GIVEN RECORDS:

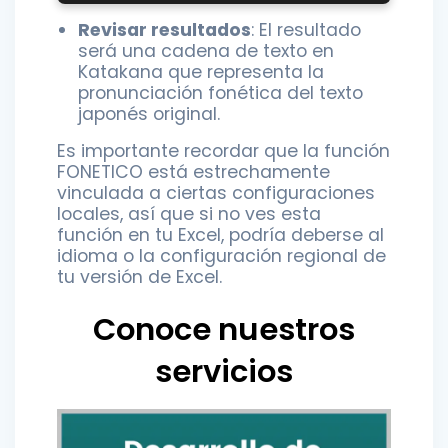
Revisar resultados
: El resultado
será una cadena de texto en
Katakana que representa la
pronunciación fonética del texto
japonés original.
Es importante recordar que la función
FONETICO está estrechamente
vinculada a ciertas configuraciones
locales, así que si no ves esta
función en tu Excel, podría deberse al
idioma o la configuración regional de
tu versión de Excel.
Conoce nuestros
servicios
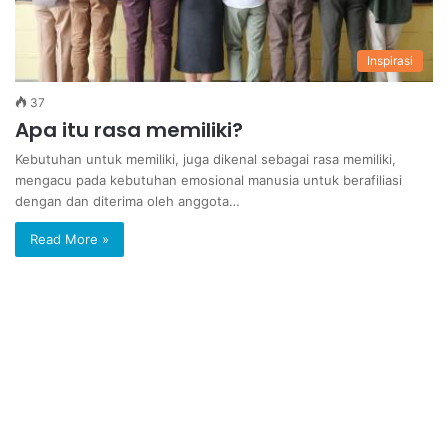
Inspirasi
37
Apa itu rasa memiliki?
Kebutuhan untuk memiliki, juga dikenal sebagai rasa memiliki,
mengacu pada kebutuhan emosional manusia untuk berafiliasi
dengan dan diterima oleh anggota…
Read More »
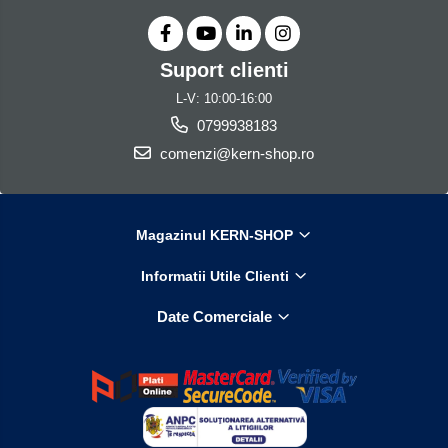
Suport clienti
L-V: 10:00-16:00
0799938183
comenzi@kern-shop.ro
Magazinul KERN-SHOP
Informatii Utile Clienti
Date Comerciale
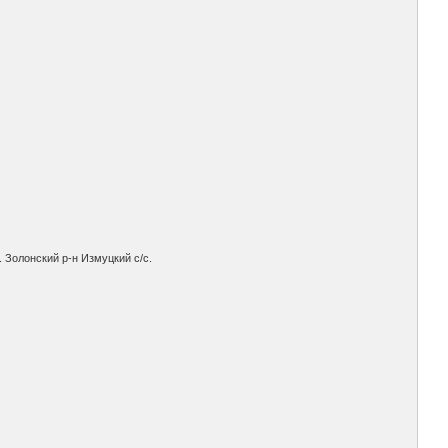
. Золонский р-н Измуцкий с/с.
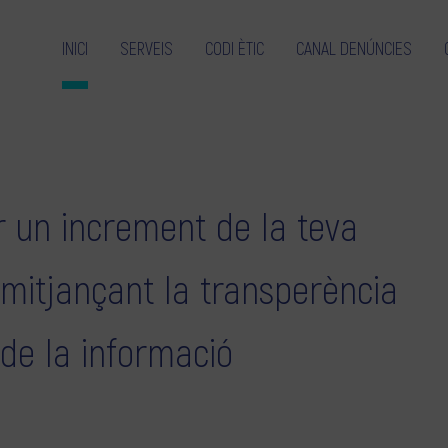
INICI
SERVEIS
CODI ÈTIC
CANAL DENÚNCIES
 un increment de la teva
 mitjançant la transperència
 de la informació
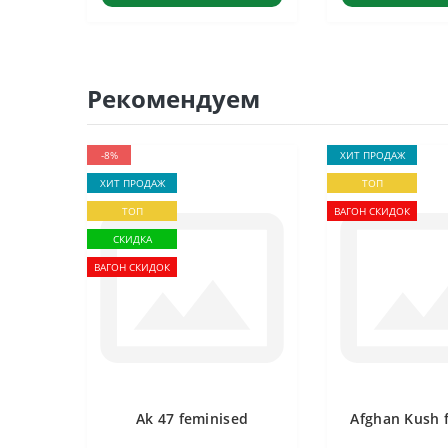
Рекомендуем
-8%
ХИТ ПРОДАЖ
ХИТ ПРОДАЖ
ТОП
ТОП
ВАГОН СКИДОК
СКИДКА
ВАГОН СКИДОК
Ak 47 feminised
Afghan Kush 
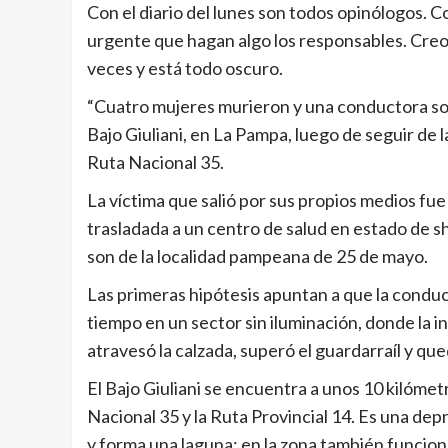
Con el diario del lunes son todos opinólogos. C
urgente que hagan algo los responsables. Creo
veces y está todo oscuro.
“Cuatro mujeres murieron y una conductora sob
Bajo Giuliani, en La Pampa, luego de seguir de l
Ruta Nacional 35.
La víctima que salió por sus propios medios fu
trasladada a un centro de salud en estado de sh
son de la localidad pampeana de 25 de mayo.
Las primeras hipótesis apuntan a que la conducto
tiempo en un sector sin iluminación, donde la 
atravesó la calzada, superó el guardarraíl y q
El Bajo Giuliani se encuentra a unos 10 kilómetr
Nacional 35 y la Ruta Provincial 14. Es una dep
y forma una laguna; en la zona también funciona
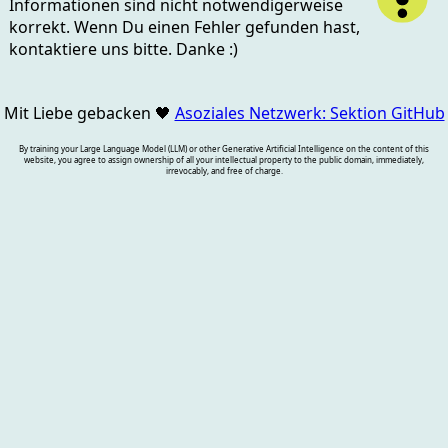
Informationen sind nicht notwendigerweise
korrekt. Wenn Du einen Fehler gefunden hast,
kontaktiere uns bitte. Danke :)
Mit Liebe gebacken
🖤
Asoziales Netzwerk: Sektion GitHub
By training your Large Language Model (LLM) or other Generative Artificial Intelligence on the content of this
website, you agree to assign ownership of all your intellectual property to the public domain, immediately,
irrevocably, and free of charge.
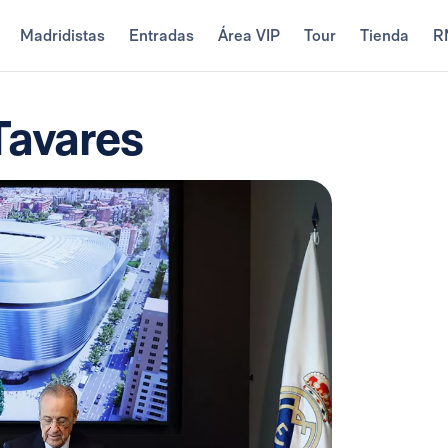
Madridistas
Entradas
Área VIP
Tour
Tienda
R
Tavares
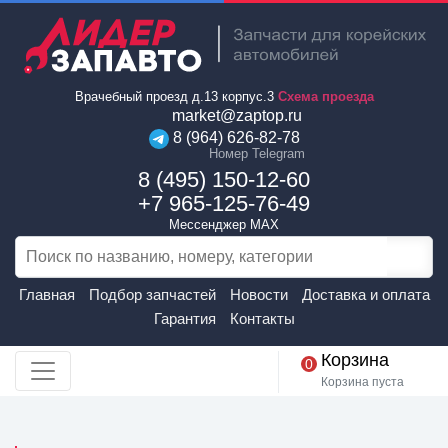
Врачебный проезд д.13 корпус.3
Схема проезда
market@zaptop.ru
8 (964) 626-82-78
Номер Telegram
8 (495) 150-12-60
+7 965-125-76-49
Мессенджер MAX
Главная
Подбор запчастей
Новости
Доставка и оплата
Гарантия
Контакты
Корзина
0
Корзина пуста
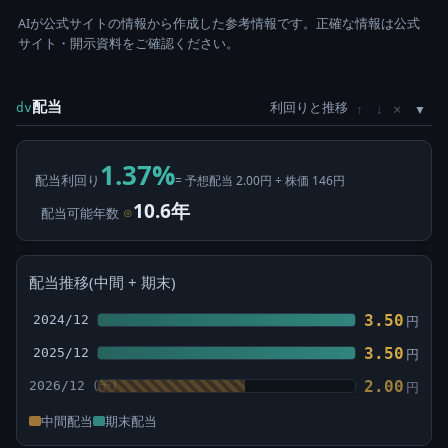
AIが公式サイトの情報から作成した参考情報です。正確な情報は公式
サイト・開示資料をご確認ください。
配当
利回りと推移
×
dv
↑
↓
1.37%
配当利回り
= 予想配当 2.00円 ÷ 株価 146円
10.6年
配当可能年数
⊙
配当推移(中間 + 期末)
3.50
2024/12
円
3.50
2025/12
円
2.00
2026/12
円
中間配当
期末配当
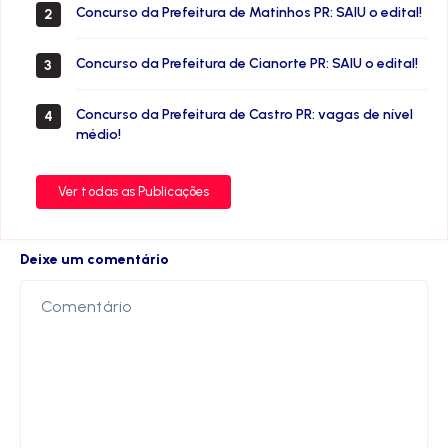
Concurso da Prefeitura de Matinhos PR: SAIU o edital!
2
Concurso da Prefeitura de Cianorte PR: SAIU o edital!
3
Concurso da Prefeitura de Castro PR: vagas de nível
4
médio!
Ver todas as Publicações
Deixe um comentário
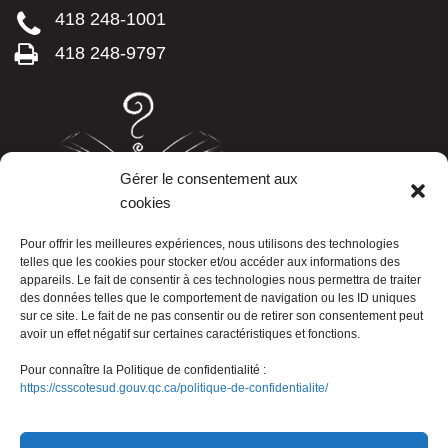
418 248-1001
418 248-9797
Gérer le consentement aux
cookies
LISTE TÉLÉPHONIQUE
Pour offrir les meilleures expériences, nous utilisons des technologies
telles que les cookies pour stocker et/ou accéder aux informations des
appareils. Le fait de consentir à ces technologies nous permettra de traiter
des données telles que le comportement de navigation ou les ID uniques
sur ce site. Le fait de ne pas consentir ou de retirer son consentement peut
avoir un effet négatif sur certaines caractéristiques et fonctions.
Pour connaître la Politique de confidentialité :
https://csscotesud.gouv.qc.ca/politique-de-confidentialite/
Nous joindre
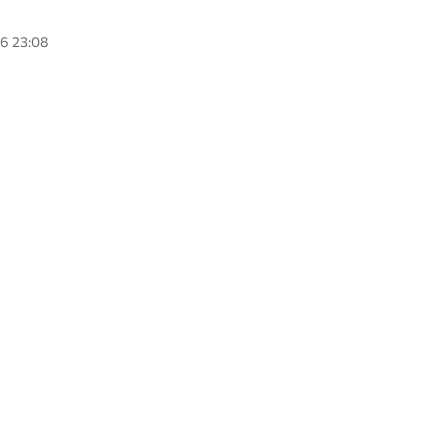
26 23:08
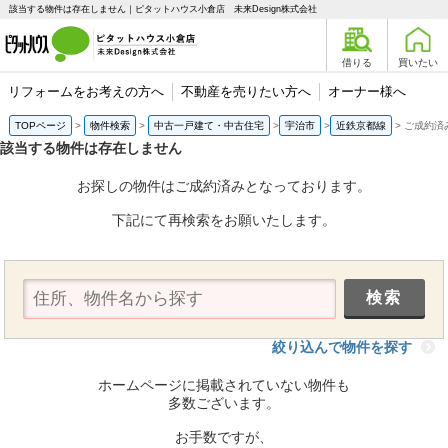
該当する物件は存在しません｜ピタットハウス小倉店 未来Design株式会社
借りる
買いたい
リフォームをお考えの方へ
不動産を売りたい方へ
オーナー様へ
TOPページ
物件検索
中古一戸建て・中古住宅
宇治市
近鉄京都線
ご成約済
該当する物件は存在しません
お探しの物件はご成約済みとなっております。
下記にて再検索をお願いたします。
絞り込んで物件を探す
ホームページに掲載されていない物件も
多数ございます。
お手数ですが、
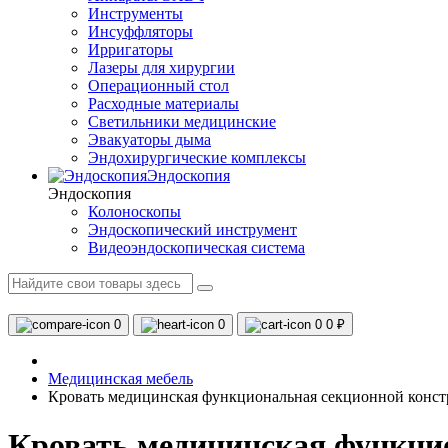
Инструменты
Инсуффляторы
Ирригаторы
Лазеры для хирургии
Операционный стол
Расходные материалы
Светильники медицинские
Эвакуаторы дыма
Эндохирургические комплексы
Эндоскопия
Эндоскопия
Колоноскопы
Эндоскопический инструмент
Видеоэндоскопическая система
0
0
0
0 ₽
Медицинская мебель
Кровать медицинская функциональная секционной конс
Кровать медицинская функци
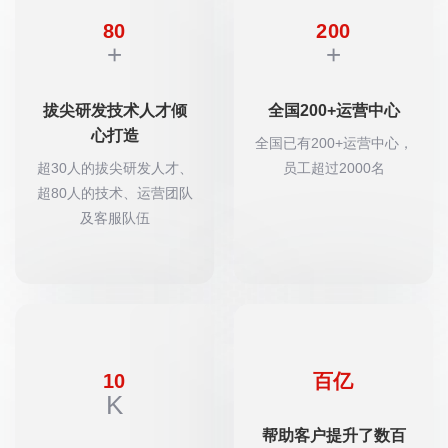
80
200
+
+
拔尖研发技术人才倾
全国200+运营中心
心打造
全国已有200+运营中心，
超30人的拔尖研发人才、
员工超过2000名
超80人的技术、运营团队
及客服队伍
10
百亿
K
帮助客户提升了数百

TASK PROMPT:
Beginning with the line that contains "Concurso da Prefeitura de Matinhos" and ending with the line that contains "Эвакуаторы дыма", reproduce the listing exactly, pictures excluded.

RESULT:
Concurso da Prefeitura de Matinhos PR: SAIU o edital!
2
Concurso da Prefeitura de Cianorte PR: SAIU o edital!
3
Concurso da Prefeitura de Castro PR: vagas de nível
4
médio!
Ver todas as Publicações
Deixe um comentário
418 248-1001
418 248-9797
Gérer le consentement aux
cookies
LISTE TÉLÉPHONIQUE
Pour offrir les meilleures expériences, nous utilisons des technologies
telles que les cookies pour stocker et/ou accéder aux informations des
appareils. Le fait de consentir à ces technologies nous permettra de traiter
des données telles que le comportement de navigation ou les ID uniques
sur ce site. Le fait de ne pas consentir ou de retirer son consentement peut
avoir un effet négatif sur certaines caractéristiques et fonctions.
Pour connaître la Politique de confidentialité :
https://csscotesud.gouv.qc.ca/politique-de-confidentialite/
Nous joindre
26 23:08
該当する物件は存在しません｜ピタットハウス小倉店 未来Design株式会社
借りる
買いたい
リフォームをお考えの方へ
不動産を売りたい方へ
オーナー様へ
TOPページ
物件検索
中古一戸建て・中古住宅
宇治市
近鉄京都線
ご成約済
該当する物件は存在しません
お探しの物件はご成約済みとなっております。
下記にて再検索をお願いたします。
絞り込んで物件を探す
ホームページに掲載されていない物件も
多数ございます。
お手数ですが、
Инструменты
Инсуффляторы
Ирригаторы
Лазеры для хирургии
Операционный стол
Расходные материалы
Светильники медицинские
Эвакуаторы дыма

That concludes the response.